The decline in economic growth in Russia during the current crisis has been extraordinary, and represents probably the greatest “reversal of fortune” of any of the world’s major economies.  GDP is likely to decline 6.0 per cent in 2009; in 2007 growth was 8.1 per cent.

For the advanced economies, the crisis has moderated inflation that had begun to increase above target levels in early 2008; although they may experience a short period of deflation during 2009, this is unlikely to be persistent. For emerging Europe, however, the crisis by leading to significant currency depreciations, has in some cases increased inflation. Thus for example, average consumer prices were 14 per cent higher in the CIS in January 2009 than a year earlier, and inflation may be over 5 per cent in most of south-east Europe in 2009.   

Some sectoral impacts

The decline in manufacturing activity has been particularly large in the advanced economies. In the eurozone new orders in January 2009 were 34 per cent lower than a year earlier; this represented the largest monthly y-o-y decline since Eurostat began compiling this data in 1996. Especially hard hit were European exporters of manufactured capital goods such as Germany which is the world’s largest exporter of manufactured goods. By February 2009 US manufacturing output was down 14.0 per cent and  manufactures employment had declined by 1.5 million (or 11 per cent) since the recession began. In Ukraine, the declines in steel and metal production have been especially large, declining 43.3 per cent in the first quarter of 2009 y-o-y.   

In March 2009 car sales were down 23.5 per cent the US and 47 per cent in Russia than a year earlier. In the final quarter of 2008 European new car sales were down 19.3 per cent (y-o-y).  In the EU, automobile production, which accounts for 6.5 per cent of the manufacturing sector, has declined significantly and some of the governments have provided various types of support. In the EU, Germany is by far the largest producer of automobiles; in February production was down 65 per cent from a year earlier. Car production per capita is even larger in several of the NMS, including Slovakia, Slovenia, and the Czech Republic, and accounts for a sizeable percentage of their industrial production. By January 2009 automobile production had declined by 60 per cent (y-o-y) in Turkey.

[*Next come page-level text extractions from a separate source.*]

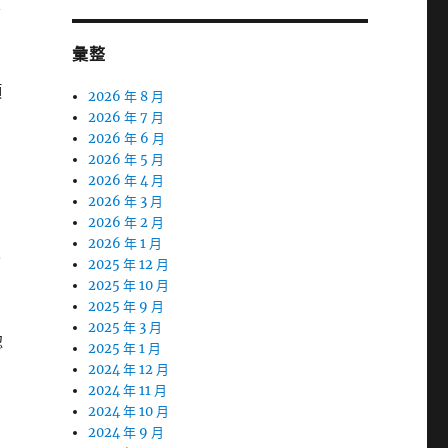
要
彙整
顏
2026 年 8 月
2026 年 7 月
2026 年 6 月
2026 年 5 月
2026 年 4 月
2026 年 3 月
2026 年 2 月
2026 年 1 月
全
2025 年 12 月
2025 年 10 月
2025 年 9 月
2025 年 3 月
認
2025 年 1 月
2024 年 12 月
2024 年 11 月
2024 年 10 月
2024 年 9 月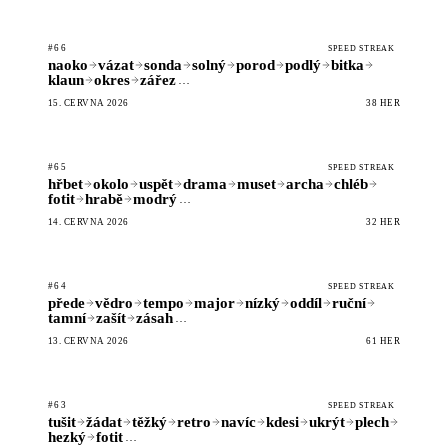
#66
SPEED STREAK
naoko
vázat
sonda
solný
porod
podlý
bitka
klaun
okres
zářez
…
15. ČERVNA 2026
38 HER
#65
SPEED STREAK
hřbet
okolo
uspět
drama
muset
archa
chléb
fotit
hrabě
modrý
…
14. ČERVNA 2026
32 HER
#64
SPEED STREAK
přede
vědro
tempo
major
nízký
oddíl
ruční
tamní
zašít
zásah
…
13. ČERVNA 2026
61 HER
#63
SPEED STREAK
tušit
žádat
těžký
retro
navíc
kdesi
ukrýt
plech
hezký
fotit
…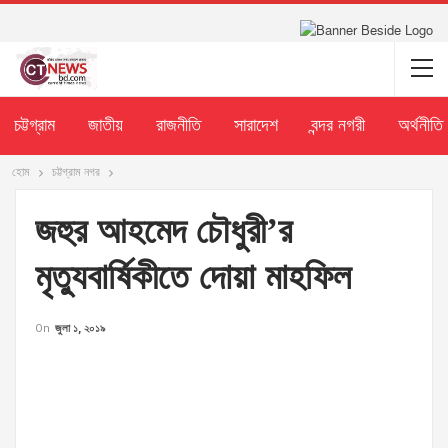
চট্টগ্রাম
জাতীয়
রাজনীতি
সারাদেশ
বন্দর নগরী
অর্থনীতি
হোম
চট্টগ্রাম নগর
জহুর আহমেদ চৌধুরী’র
মৃত্যুবার্ষিকীতে দোয়া মাহফিল
On
জুলা ১, ২০১৯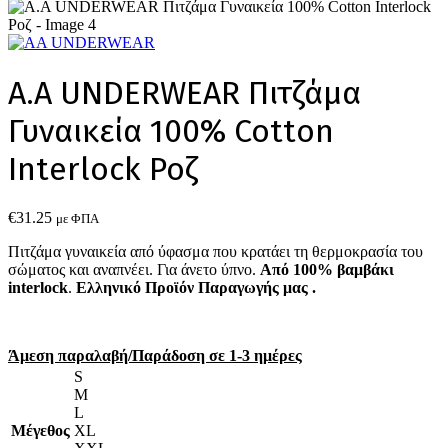
A.A UNDERWEAR Πιτζάμα
Γυναικεία 100% Cotton
Ιnterlock Ροζ
€
31.25
με ΦΠΑ
Πιτζάμα γυναικεία από ύφασμα που κρατάει τη θερμοκρασία του
σώματος και αναπνέει. Για άνετο ύπνο.
Από 100% βαμβάκι
interlock
.
Ελληνικό Προϊόν Παραγωγής μας .
Άμεση παραλαβή/Παράδοση σε 1-3 ημέρες
S
M
L
Μέγεθος
XL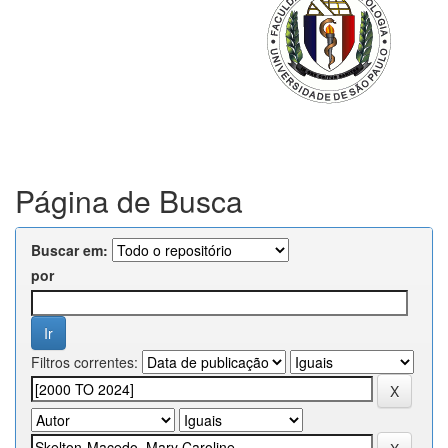
Página de Busca
Buscar em:
por
Filtros correntes: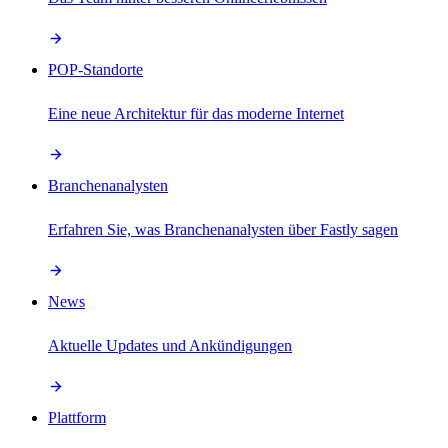
POP-Standorte
Eine neue Architektur für das moderne Internet
Branchenanalysten
Erfahren Sie, was Branchenanalysten über Fastly sagen
News
Aktuelle Updates und Ankündigungen
Plattform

As is usual in an economic downturn, world commodity prices have declined considerably, and that has meant that those commodity exporters, which are primarily in the CIS, have suffered a large decline in export earnings. The decline in energy prices has been especially large, and that has had large repercussions for Russia and the energy abundant CIS in central Asia. 

Trade for the ECE economies has declined significantly over the last year, generally declining by a quarter to a half. This has been due to both the decline in national incomes and consumption and the collapse of trade financing as credit markets seized up. In February 2009 US merchandise exports were 22.6 per cent lower than a year before and US imports were 30.4 per cent lower. For the same period, Russian merchandise exports declined by 47.5 per cent and imports declined by 36.5 per cent. In January 2009 EU exports were down 24.8 per cent and imports were down 22.1 per cent from a year earlier.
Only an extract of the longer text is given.